Eubank urged legislators to cut the size of state government 10 to 15 percent across the board.  “The governor no longer represents Alabama, beliefs, values, and traditions.”

Organizers read a statement from Alabama Republican Party Chairman Terry Lathan who urged legislators to stay true to Republican principles and not raise taxes.  Chair Lathan wrote, “The Alabama Republican party applauds those who keep their promises.”

Former State Senator Scott Beason (R-Gardendale) said that voters, “Voted for a Republican supermajority on election day.  We were promised we would have lower taxes, no new taxes, smaller government, family values and something that we can be proud of.  The idea was to elect a governor and members of legislature who would do their jobs,”  and they didn’t get it, that what upsets me about being here today.

Former Senator Beason said that as a member of the legislature he has had conversations with people in the legislature and they seemed to agree with me, but I was doing most of the talking and they were just nodding their head, I thought that meant they agreed with me; but now maybe they were thinking ‘Bless your heart, Scott, you really believe that stuff.”

Former Sen.
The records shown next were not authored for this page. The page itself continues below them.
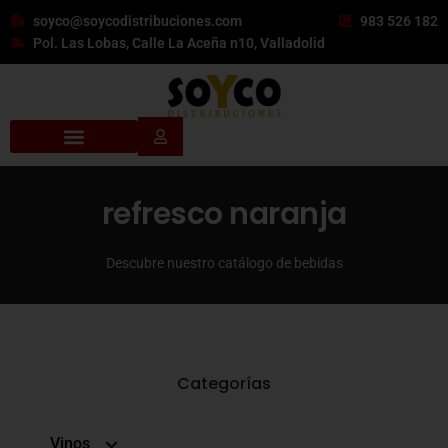
soyco@soycodistribuciones.com
983 526 182
Pol. Las Lobas, Calle La Aceña n10, Valladolid
refresco naranja
Descubre nuestro catálogo de bebidas
Categorías
Vinos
Beason said, “There is more than enough money to deal with the issues that we have.”

Beason said, “It hurts me to think of all the years where I hoped that if we (Republicans) ever take over what we could do.” Instead, “We made George Wallace a true prophet: Apparently there is not a dime’s worth of difference between some of these Republicans and the Democrats.”

Establishment Republicans, led by Speaker of the House Mike Hubbard (R from Auburn) and House Ways & Means Committee Chairman Steve Clouse were able to cobble enough votes in the House to get their budget with $105 million in tax increases through the House.

This week the Senate will consider controversial proposals by the Alabama House of Representatives to raise taxes on nursing home beds, prescription drugs, cigarettes, car titles, car rentals/leases, etc.  The House is still considering controversial proposals to raise taxes on fuel, businesses, porn, and businesses that are engaged in nude/topless dancing and massages, though none of those proposals were not in the budget that passed out of the House on Friday afternoon.  Tea Party and conservative groups are opposed to new taxes and are holding a rally to voice their opposition on Monday.

To this point the Republican leadership has blocked a Sen. Paul Sanford (R-Huntsville) plan to go to a combined budget with a 78:22 split between Education and the General Fund; Democrat plans to expand Medicaid; and bipartisan efforts to pass a lottery.

Establishment Republicans, led by Speaker of the House Mike Hubbard (R-Auburn) and House Ways & Means Committee Chairman Steve Clouse were able to cobble enough votes in the House to get their budget with $105 million in tax increases through the House.